Dataset entries
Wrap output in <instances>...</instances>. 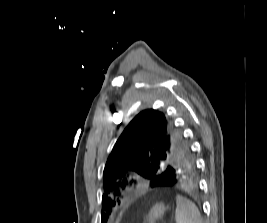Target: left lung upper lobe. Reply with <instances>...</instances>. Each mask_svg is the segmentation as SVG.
<instances>
[{
    "mask_svg": "<svg viewBox=\"0 0 267 223\" xmlns=\"http://www.w3.org/2000/svg\"><path fill=\"white\" fill-rule=\"evenodd\" d=\"M167 170H196L190 146L166 113L144 110L124 129L105 165L102 223L116 206L109 195L131 183L130 174L136 173L152 182L156 179L153 173Z\"/></svg>",
    "mask_w": 267,
    "mask_h": 223,
    "instance_id": "1",
    "label": "left lung upper lobe"
}]
</instances>
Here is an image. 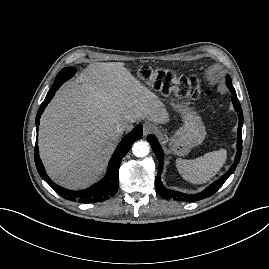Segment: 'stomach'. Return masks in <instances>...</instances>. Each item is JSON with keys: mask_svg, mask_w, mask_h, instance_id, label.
Instances as JSON below:
<instances>
[{"mask_svg": "<svg viewBox=\"0 0 269 269\" xmlns=\"http://www.w3.org/2000/svg\"><path fill=\"white\" fill-rule=\"evenodd\" d=\"M182 112L184 124L170 138L164 137L170 152L185 156L195 146L200 145L206 138L205 126L196 112L186 106H178Z\"/></svg>", "mask_w": 269, "mask_h": 269, "instance_id": "obj_1", "label": "stomach"}]
</instances>
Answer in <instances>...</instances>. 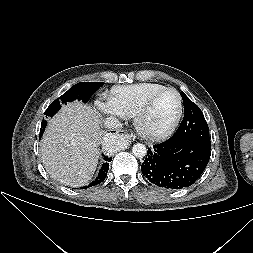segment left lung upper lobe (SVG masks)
Returning <instances> with one entry per match:
<instances>
[{
	"mask_svg": "<svg viewBox=\"0 0 253 253\" xmlns=\"http://www.w3.org/2000/svg\"><path fill=\"white\" fill-rule=\"evenodd\" d=\"M184 103V118L171 137L179 140H192L211 147L209 128L201 109L181 92Z\"/></svg>",
	"mask_w": 253,
	"mask_h": 253,
	"instance_id": "obj_1",
	"label": "left lung upper lobe"
}]
</instances>
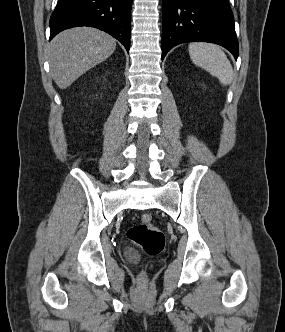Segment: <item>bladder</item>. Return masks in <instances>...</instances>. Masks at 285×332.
I'll return each instance as SVG.
<instances>
[{
	"label": "bladder",
	"mask_w": 285,
	"mask_h": 332,
	"mask_svg": "<svg viewBox=\"0 0 285 332\" xmlns=\"http://www.w3.org/2000/svg\"><path fill=\"white\" fill-rule=\"evenodd\" d=\"M137 256H138L137 252L131 248H127L124 250V257L128 261H134L137 258Z\"/></svg>",
	"instance_id": "bladder-1"
}]
</instances>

■ Assignment ■
Look for the line that contains "Segment: <item>bladder</item>. Return", then please copy it and the rest of the lines through the end of the data, pictures excluded.

■ Solution to this problem ■
Segment: <item>bladder</item>. Return masks in <instances>...</instances>. Masks at 285×332.
I'll return each instance as SVG.
<instances>
[{
	"label": "bladder",
	"mask_w": 285,
	"mask_h": 332,
	"mask_svg": "<svg viewBox=\"0 0 285 332\" xmlns=\"http://www.w3.org/2000/svg\"><path fill=\"white\" fill-rule=\"evenodd\" d=\"M137 256H138L137 252L131 248H127L124 250V257L128 261H134L137 258Z\"/></svg>",
	"instance_id": "bladder-1"
}]
</instances>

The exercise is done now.